If a straight lines that connects two parts of a district encloses parts of other districts, those parts are defined as “Places that should be in the district.” If the “places that should be in the district” exceed one fifth of the district, than the district is not acceptable. Maryland is clearly gerrymandered by this definition. Note: the Chesapeake Bay isn’t in another state, and thus doesn’t count, but parts of Virginia and West Virginia are on the left of the image and Delaware is on the right.

Maryland

It takes me more time to be healthy as I age

June 15, 2013

A woman who was more than a dozen years my senior told me that she always understood that she would look old, but didn’t realize she would feel old. I realized I would feel old, but I didn’t realize how much time it takes to be old and stay healthy.

I don’t have the demands on my time as when I was the mother of young children. Also, our better financial situation means that I can pay for things to be done that I used to do myself. Our condo association arranges for the snow to be shoveled. I can buy convenience food or eat out. My husband is retired and does a lot of the shopping.

It takes more and more work to attend to my health. I take more medicine just to stay healthy. Two different doctors have given me a program of exercises they want me to do daily. That comes to more than an hour a day of exercises, if I include my cardiovascular exercise.

My doctor sent me to two different specialists in the past year and my dentist and ophthalmologist each sent me to a specialist. The routine things take longer. One of my fingernails keeps splitting. I have to take care of it. I move slower and tire easier than I did years ago, which means the tasks I do take longer.

Yet, I am healthy. I took only one day of sick leave this past year, and that was the first in years. Today my husband and I took a walk to a Subway restaurant, bought lunch and returned home. The total distance was about three miles. That isn’t impressive, but I’m pleased I can do it in my late sixties. I work full time, which means generous vacations, since I teach at a community college. But I like to teach. I’ll be teaching second session summer school, which is optional.

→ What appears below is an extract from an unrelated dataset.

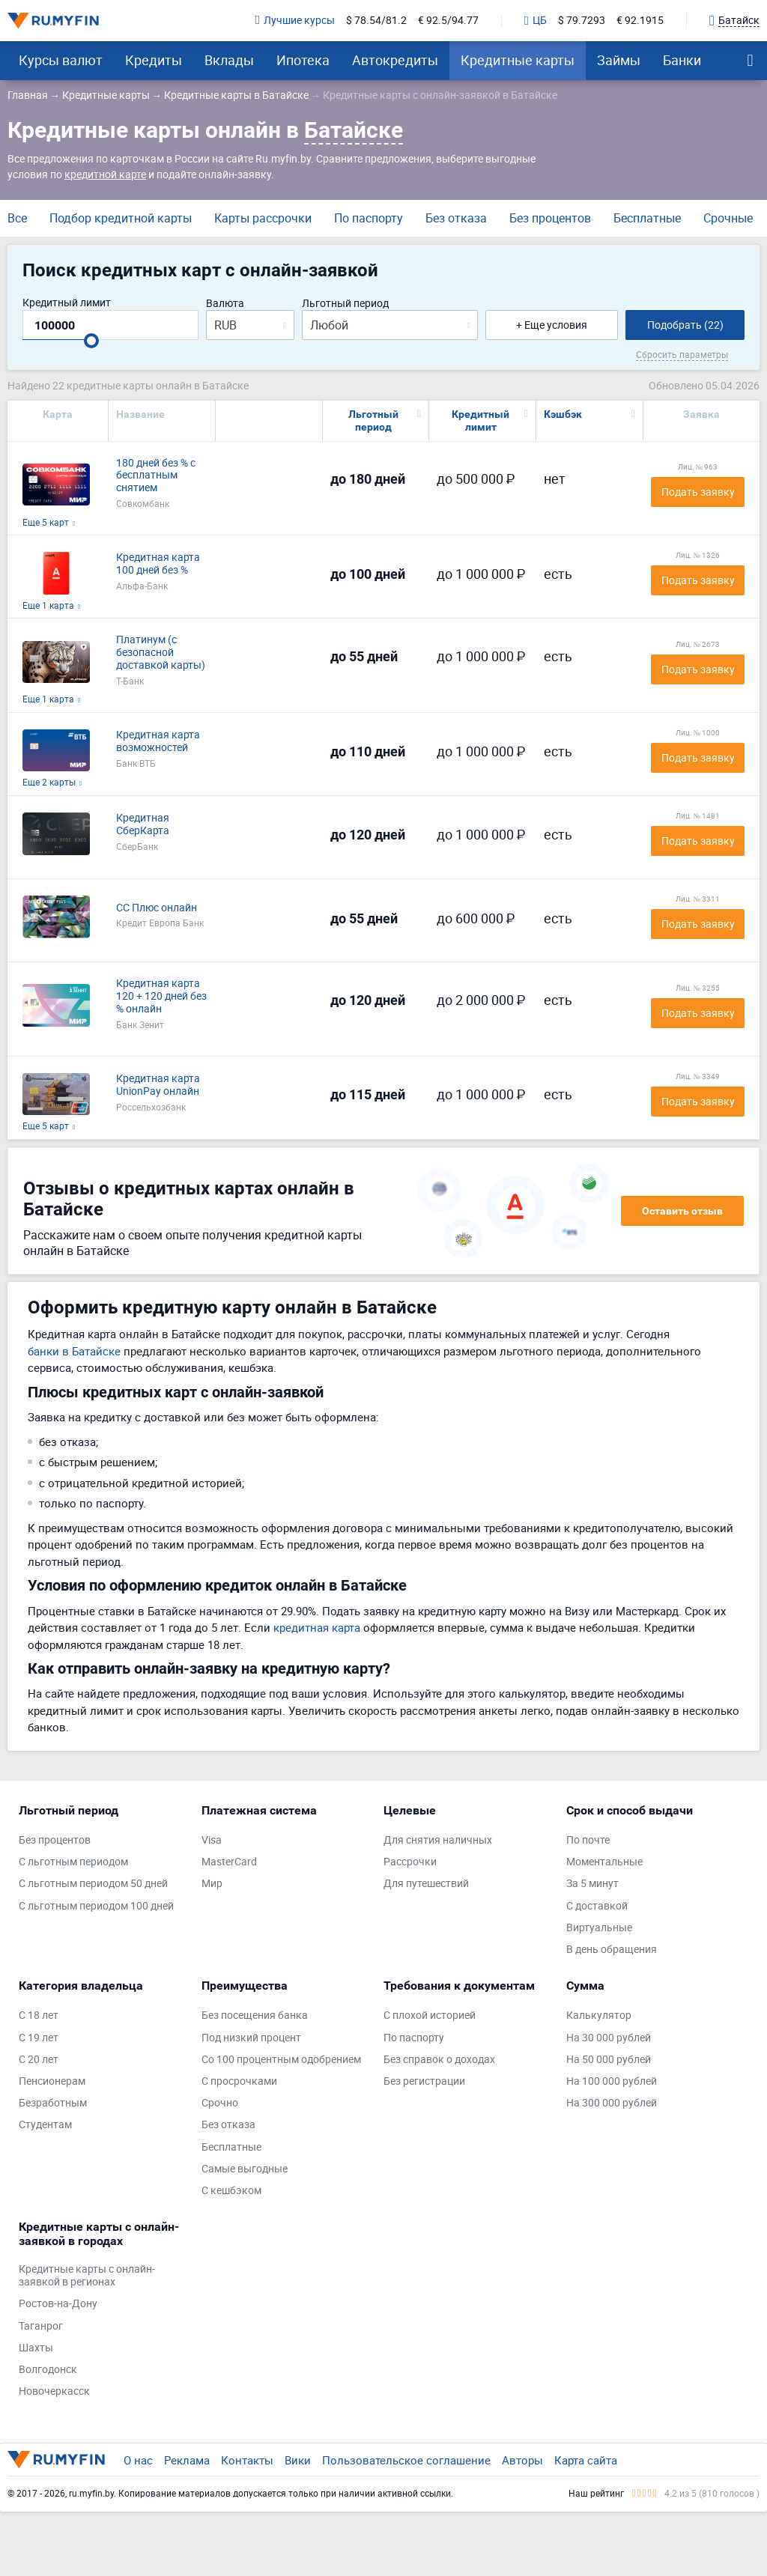  Describe the element at coordinates (376, 20) in the screenshot. I see `$ 78.54/81.2` at that location.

I suppose too much leisure is not really good for anyone, but I didn’t realize that I would be spending so much time trying to keep healthy.

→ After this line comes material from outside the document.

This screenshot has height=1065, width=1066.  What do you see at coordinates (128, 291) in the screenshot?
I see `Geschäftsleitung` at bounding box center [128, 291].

Are we accomplices, part 2

May 18, 2013

Since writing the previous post, I’ve had several discussions with my colleagues about the subject. There are students who game the system. They know how late in the semester they need to attend class to be considered full-time students and use that information. That explains the occasional student who disappears early in the semester and shows up once, much later. It doesn’t happen often, and most probably have innocent explanations, but I’ve changed my mind about the subject.

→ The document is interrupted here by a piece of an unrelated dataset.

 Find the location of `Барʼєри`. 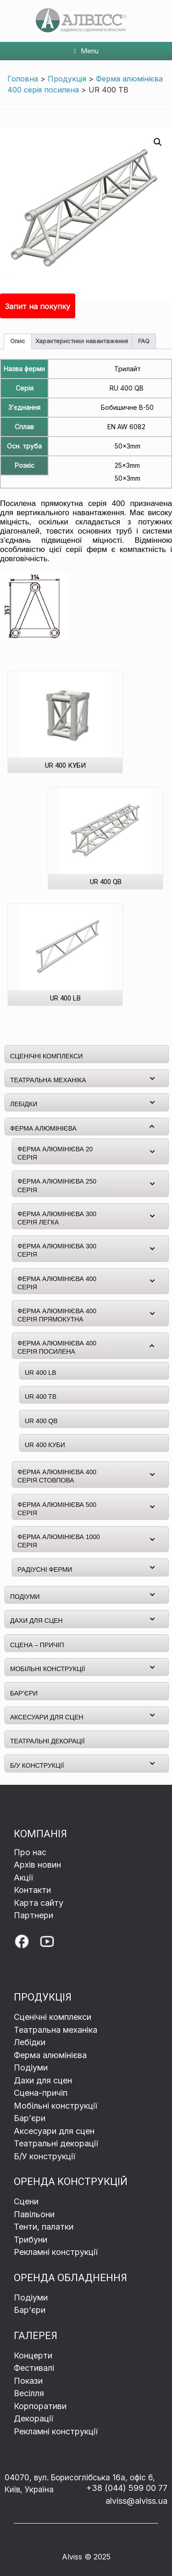

Барʼєри is located at coordinates (29, 2118).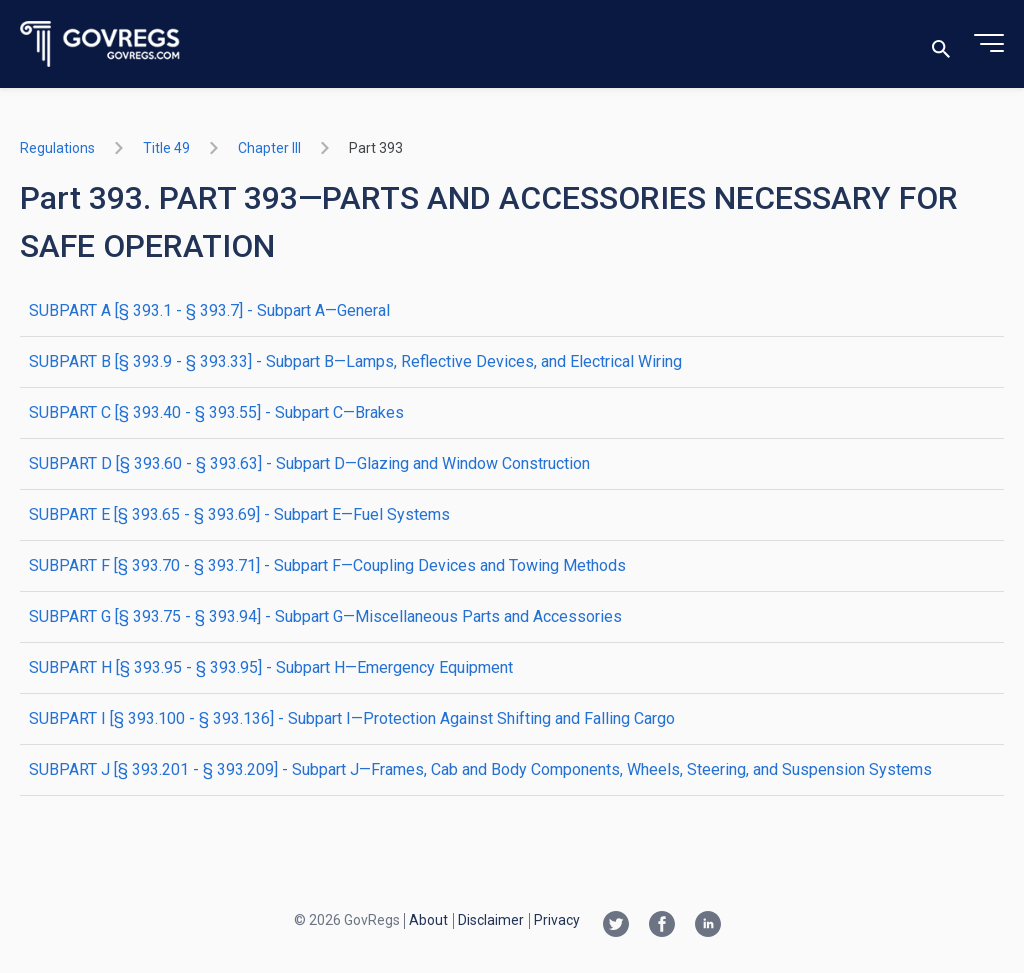 This screenshot has width=1024, height=973. Describe the element at coordinates (428, 920) in the screenshot. I see `About` at that location.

I will be more aggressive about dropping students. I don’t want to be one of the people who allows students who receive financial aid for education to get the aid, but not the education. Nor do I want to be someone who allows a student with a visa, to get an education, deny that privilege to someone who will actually use the visa as intended. Both financial aid and visas are limited.

I emphatically do not want to be one of the teachers that allows a terrorist to overstay a visa.